E quanto a cereja do bolo de Battle Royale, as mortes são absurdamente bem detalhadas, a violência soa realisticamente perfeita, cada ferimento, seja uma facada ou um tiro soa verossímil, muito fácil o leitor sentir a tensão do momento juntamente com a explosão de sentimentos confrontantes dos personagens. Em resumo O narrador te apresenta o personagem, conta pontos de sua vida, te mostra como está sua atual situação e depois ele morre.
Não tenho o que reclamar da tradução direta do japonês de Jefferson José Teixeira, embora eu não tenha lido outra versão para comparar, não senti nenhum trecho forçado que identificasse uma tradução ruim, outro ponto positivo é justamente que a tradução se deu diretamente do japonês, e não da versão em inglês, o que ajuda a preservar a essência da versão original, visto que muita coisa se perde de uma tradução oriunda de outra tradução.
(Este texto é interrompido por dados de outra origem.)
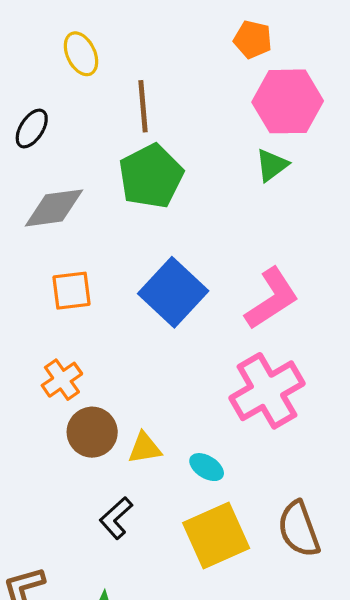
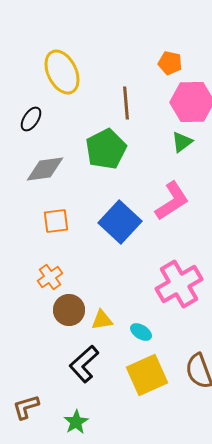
yellow ellipse: (81, 54) -> (62, 72), size x1.6
brown line: (143, 106) -> (126, 103), moved
pink L-shape: (272, 299) -> (172, 201), moved
black L-shape: (116, 518) -> (84, 364), size x1.4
A edição brasileira da editora Globo, que por sinal é a única, possui uma qualidade respeitável, por si só o livro é grande e chama bastante a atenção na estante, o título do livro na lombada pode ser visto de longe, sendo facilmente identificável. A capa e as cores usadas também ficaram bastante boas, o preto e o vermelho são as cores relacionadas a tudo que é produzido sobre Battle Royale. Ressalta-se que por cima dos dois estudantes anônimos armados que ilustram a capa é possível visualizar o mapa quadriculado da ilha que por sinal é em alto relevo detalhe que é quase impossível de se identificar sem manusear pessoalmente o livro.
O papel é amarelado, evidenciando a qualidade do mesmo pois facilita a leitura, tenho o livro desde que foi lançado em 2014 e até agora não apresentou nenhuma mancha de oxidação. A fonte usada possui um tamanho bom e ocupa um espaço adequado na folha. Nas páginas iniciais do livro somos brindados com uma citação de um livro de George Orwell, autor de 1984, o que combinou bastante com a obra, diante do caráter de insegurança de ódio velado presente na respectiva citação. Há ainda uma lista de todos os estudantes e um mapa da ilha o que facilita para futuras consultar do leitor.
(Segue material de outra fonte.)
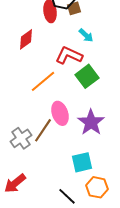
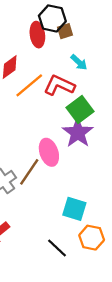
orange line: (43, 81) -> (29, 85), moved
purple star: (91, 122) -> (78, 133), moved
cyan square: (82, 162) -> (74, 209), turned 30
Destaque para a curiosa e bem humorada dedicatória do livro: “Dedico este livro a todas as pessoas que amo. Embora duvide que elas me agradeçam por isso.” Provavelmente muitas pessoas se sentiriam ultrajadas com tal dedicatória, embora eu possa dizer que gostaria caso fosse dirigida a mim.
Bem, como todos sabem, o protagonista de Battle Royale, Shuya é um aficionado por rock, lembrando que tal estilo musical é um símbolo da revolta dos jovens contra o governo distópico no livro. E Shuya é fã principalmente de Bruce Springsteen, famoso artista norte-americano, tanto é que abundam referências da música “Born to Run” no livro, sendo o título desta postagem um trecho da referida música, a qual define perfeitamente o personagem central da obra.
Só devo reclamar de certo aspecto da edição brasileira, as informações contidas na orelha do livro revelam um spoiler da obra que somente é revelado ao fim do livro, após muita especulação entre os personagens, quanto ao objetivo real da realização do programa, embora mentes mais perspicazes já poderem anteriormente chegar na conclusão apresentada no romance.
Por fim, Battle Royale é uma obra indicada para todos aqueles que gostam de uma história envolvente de ficção distópica e que não tenham medo e receios de violência extrema, pois isso é o que mais há neste livro. Também recomendo o filme e o mangá para quem ainda não teve a oportunidade de conhecer esta fantástica franquia.
(Todas as imagens utilizadas nesta postagem foram retiradas da internet. Sim, tive preguiça de tirar fotos do meu próprio livro.)